Senza ombra di dubbio, i social hanno favorito moltissimo l’ascesa di tantissimi giornalisti cosa che prima non sarebbe stata possibile; ma è anche vero che si deve stare attenti perché si rischia di perdere le prerogative e i requisiti di un mestiere. Il rischio è che ci sia una degenerazione dei principi cardine del giornalismo e delle sue regole deontologiche. Si deve fare il giornalismo alla vecchia maniera e si deve approfittare delle piattaforme che il web offre. 

Non si deve comunque dimenticare che noi di TPI  non saremmo potuti nascere, se non avessimo avuto il web!
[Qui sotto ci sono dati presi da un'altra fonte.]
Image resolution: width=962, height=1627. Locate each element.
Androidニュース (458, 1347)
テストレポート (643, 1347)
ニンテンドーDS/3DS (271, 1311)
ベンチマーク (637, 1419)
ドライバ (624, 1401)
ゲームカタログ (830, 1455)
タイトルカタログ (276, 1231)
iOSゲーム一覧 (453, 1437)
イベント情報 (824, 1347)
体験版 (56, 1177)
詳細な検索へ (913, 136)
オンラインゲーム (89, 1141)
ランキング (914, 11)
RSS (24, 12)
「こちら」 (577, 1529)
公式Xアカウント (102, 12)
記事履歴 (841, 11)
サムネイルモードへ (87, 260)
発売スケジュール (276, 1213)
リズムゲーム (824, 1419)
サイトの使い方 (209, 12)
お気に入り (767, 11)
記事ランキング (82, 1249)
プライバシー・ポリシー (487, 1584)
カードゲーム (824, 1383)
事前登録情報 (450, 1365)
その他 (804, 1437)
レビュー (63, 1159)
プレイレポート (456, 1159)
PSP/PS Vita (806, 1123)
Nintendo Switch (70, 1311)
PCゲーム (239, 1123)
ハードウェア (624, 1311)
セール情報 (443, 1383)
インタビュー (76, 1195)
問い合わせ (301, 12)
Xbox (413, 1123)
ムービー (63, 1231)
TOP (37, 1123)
Il tema più attuale è la pandemia di Covid-19.  TPI se ne occupa costantemente [e tu stesso per la testata], anche accogliendo rivelazioni esclusive. Qual è il tuo punto di vista su questa faccenda?

Questa è una crisi

C’è stato un timore grosso a voler accettare questo allarmismo, la gente non voleva riconoscere la crisi. E di conseguenza c’è stato un contro allarmismo spietato da parte di tutti.
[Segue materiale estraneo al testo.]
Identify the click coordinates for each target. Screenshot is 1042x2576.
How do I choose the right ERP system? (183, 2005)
Milano non si ferma“. Magari si fosse fermata! Pensa se non lo avesse mai fatto, cosa sarebbe successo?

Quello che è successo a fine febbraio – inizio marzo è stato brutale. C’è stata una presa di coscienza tardiva. A Wuhan era già capitato tutto e c’era chi aveva capito che questa sarebbe stata una cosa catastrofica, non isolata solo ad alcuni paesi. È rimasto, però, inascoltato. 
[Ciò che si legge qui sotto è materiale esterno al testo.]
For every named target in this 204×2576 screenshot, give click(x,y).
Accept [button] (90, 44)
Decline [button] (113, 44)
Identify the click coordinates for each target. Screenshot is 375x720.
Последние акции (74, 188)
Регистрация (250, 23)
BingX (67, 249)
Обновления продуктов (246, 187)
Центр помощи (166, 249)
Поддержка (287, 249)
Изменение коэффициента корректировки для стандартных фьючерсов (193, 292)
Il fallimento iconico di questa crisi è la Lombardia, dove la questione è stata gestita in maniera tragica.

La Lombardia è una regione seria, ci sono merci che si muovono, si fanno scambi commerciali seri e c’è gente da tutto il mondo. Fino al 23 marzo le fabbriche erano ancora attive: gli industriali hanno fatto sì che la produzione non si fermasse. Non hanno chiuso il pronto soccorso di Alzano Lombardo e Nembro. La zona della Bergamasca avrebbe dovuto essere chiusa come Codogno, ma non è stato fatto. Tutto ciò ha portato alla circolazione del virus, rendendo la regione il più grande focolaio d’Europa

Questa telefonata mi ha consentito di conoscere meglio una professione – quella del giornalista – che ho sempre visto filtrata dalla lettura dei quotidiani. Ho compreso come l’obiettivo di Giulio Gambino e di The Post Internazionale sia l’essenza del giornalismo, cioè l’intento di fornire

l’informazione senza giri di parole

Questa telefonata, inoltre, mi ha dimostrato per l’ennesima volta come alla base di ogni lavoro ci siano dedizione e determinazione.

Grazie, quindi, a Giulio che ci ha svelato come scoprire una passione e alimentare una vocazione: costanza e perseveranza devono essere la linfa degli sforzi che facciamo nel portare avanti i nostri progetti!